--- DIRECTIONS ---
The expected output is the full data, repeated exactly, without pictures.

--- INFORMATION SHOWN ---
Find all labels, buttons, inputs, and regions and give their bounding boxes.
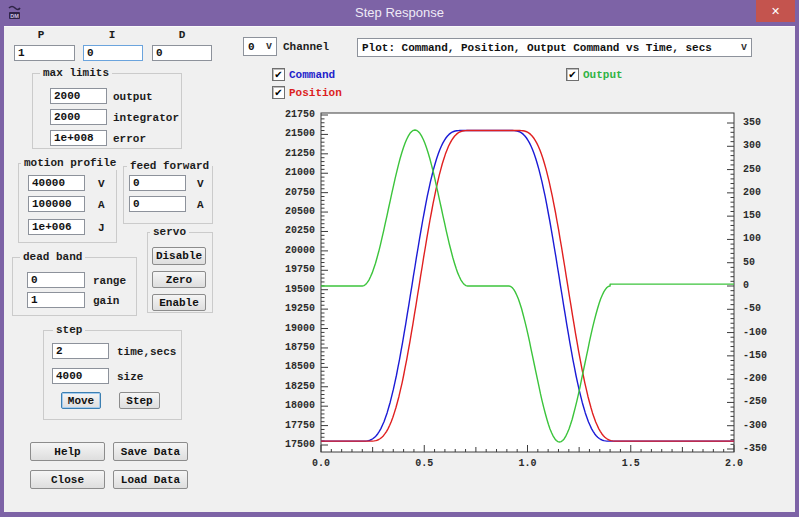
servo-title: servo [150,226,189,239]
max-output-input[interactable] [50,88,107,104]
title-bar[interactable]: DM Step Response ✕ [0,0,799,26]
position-checkbox[interactable]: ✔ [272,86,285,99]
plot-type-value: Plot: Command, Position, Output Command … [362,42,712,54]
step-button[interactable]: Step [119,392,160,409]
servo-enable-button[interactable]: Enable [152,294,206,311]
d-label: D [162,29,202,42]
servo-zero-button[interactable]: Zero [152,271,206,288]
max-output-label: output [113,91,153,104]
window-title: Step Response [0,5,799,20]
acceleration-input[interactable] [28,196,85,212]
dead-band-title: dead band [20,251,85,264]
i-input[interactable] [83,45,143,61]
feed-forward-title: feed forward [127,160,212,173]
output-checkbox[interactable]: ✔ [566,68,579,81]
help-button[interactable]: Help [30,442,105,461]
ff-acceleration-input[interactable] [129,196,186,212]
move-button[interactable]: Move [61,392,101,409]
motion-profile-title: motion profile [21,157,119,170]
dead-band-range-input[interactable] [27,272,85,288]
velocity-input[interactable] [28,175,85,191]
dead-band-range-label: range [93,275,126,288]
plot-type-select[interactable]: Plot: Command, Position, Output Command … [357,38,752,57]
save-data-button[interactable]: Save Data [113,442,188,461]
step-response-window: DM Step Response ✕ P I D 0 v Channel Plo… [0,0,799,517]
check-icon: ✔ [274,69,282,80]
output-checkbox-label: Output [583,69,623,82]
command-checkbox[interactable]: ✔ [272,68,285,81]
jerk-unit-label: J [98,222,105,235]
step-size-label: size [117,371,143,384]
channel-value: 0 [248,41,255,53]
servo-disable-button[interactable]: Disable [152,247,206,265]
position-checkbox-label: Position [289,87,342,100]
chevron-down-icon: v [741,42,747,53]
chevron-down-icon: v [266,41,272,52]
i-label: I [92,29,132,42]
acceleration-unit-label: A [98,199,105,212]
p-input[interactable] [14,45,75,61]
load-data-button[interactable]: Load Data [113,470,188,489]
max-limits-title: max limits [40,67,112,80]
p-label: P [21,29,61,42]
max-integrator-input[interactable] [50,109,107,125]
max-error-input[interactable] [50,130,107,146]
close-button[interactable]: Close [30,470,105,489]
velocity-unit-label: V [98,178,105,191]
dead-band-gain-input[interactable] [27,292,85,308]
d-input[interactable] [152,45,212,61]
dead-band-gain-label: gain [93,295,119,308]
step-time-input[interactable] [52,343,109,359]
max-integrator-label: integrator [113,112,179,125]
command-checkbox-label: Command [289,69,335,82]
check-icon: ✔ [274,87,282,98]
close-icon: ✕ [771,5,780,18]
channel-label: Channel [283,41,329,54]
channel-select[interactable]: 0 v [243,37,277,56]
max-error-label: error [113,133,146,146]
ff-velocity-unit-label: V [197,178,204,191]
step-size-input[interactable] [52,368,109,384]
jerk-input[interactable] [28,219,85,235]
close-window-button[interactable]: ✕ [756,0,795,22]
check-icon: ✔ [568,69,576,80]
step-title: step [53,324,85,337]
ff-velocity-input[interactable] [129,175,186,191]
step-time-label: time,secs [117,346,176,359]
ff-acceleration-unit-label: A [197,199,204,212]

--- EXPECTED OUTPUT ---
Find all labels, buttons, inputs, and regions and give their bounding boxes.
servo-title: servo [150,226,189,239]
max-output-input[interactable] [50,88,107,104]
title-bar[interactable]: DM Step Response ✕ [0,0,799,26]
position-checkbox[interactable]: ✔ [272,86,285,99]
plot-type-value: Plot: Command, Position, Output Command … [362,42,712,54]
step-button[interactable]: Step [119,392,160,409]
servo-enable-button[interactable]: Enable [152,294,206,311]
d-label: D [162,29,202,42]
servo-zero-button[interactable]: Zero [152,271,206,288]
max-output-label: output [113,91,153,104]
window-title: Step Response [0,5,799,20]
acceleration-input[interactable] [28,196,85,212]
dead-band-title: dead band [20,251,85,264]
i-input[interactable] [83,45,143,61]
feed-forward-title: feed forward [127,160,212,173]
output-checkbox[interactable]: ✔ [566,68,579,81]
help-button[interactable]: Help [30,442,105,461]
ff-acceleration-input[interactable] [129,196,186,212]
move-button[interactable]: Move [61,392,101,409]
motion-profile-title: motion profile [21,157,119,170]
dead-band-range-input[interactable] [27,272,85,288]
velocity-input[interactable] [28,175,85,191]
dead-band-range-label: range [93,275,126,288]
plot-type-select[interactable]: Plot: Command, Position, Output Command … [357,38,752,57]
save-data-button[interactable]: Save Data [113,442,188,461]
step-response-window: DM Step Response ✕ P I D 0 v Channel Plo… [0,0,799,517]
check-icon: ✔ [274,69,282,80]
output-checkbox-label: Output [583,69,623,82]
command-checkbox[interactable]: ✔ [272,68,285,81]
jerk-unit-label: J [98,222,105,235]
step-size-label: size [117,371,143,384]
channel-value: 0 [248,41,255,53]
servo-disable-button[interactable]: Disable [152,247,206,265]
position-checkbox-label: Position [289,87,342,100]
chevron-down-icon: v [741,42,747,53]
chevron-down-icon: v [266,41,272,52]
i-label: I [92,29,132,42]
acceleration-unit-label: A [98,199,105,212]
p-input[interactable] [14,45,75,61]
load-data-button[interactable]: Load Data [113,470,188,489]
max-limits-title: max limits [40,67,112,80]
p-label: P [21,29,61,42]
max-integrator-input[interactable] [50,109,107,125]
max-error-input[interactable] [50,130,107,146]
close-button[interactable]: Close [30,470,105,489]
velocity-unit-label: V [98,178,105,191]
dead-band-gain-input[interactable] [27,292,85,308]
d-input[interactable] [152,45,212,61]
dead-band-gain-label: gain [93,295,119,308]
step-time-input[interactable] [52,343,109,359]
max-integrator-label: integrator [113,112,179,125]
command-checkbox-label: Command [289,69,335,82]
check-icon: ✔ [274,87,282,98]
close-icon: ✕ [771,5,780,18]
channel-label: Channel [283,41,329,54]
channel-select[interactable]: 0 v [243,37,277,56]
max-error-label: error [113,133,146,146]
ff-velocity-unit-label: V [197,178,204,191]
step-size-input[interactable] [52,368,109,384]
jerk-input[interactable] [28,219,85,235]
close-window-button[interactable]: ✕ [756,0,795,22]
check-icon: ✔ [568,69,576,80]
step-title: step [53,324,85,337]
ff-velocity-input[interactable] [129,175,186,191]
step-time-label: time,secs [117,346,176,359]
ff-acceleration-unit-label: A [197,199,204,212]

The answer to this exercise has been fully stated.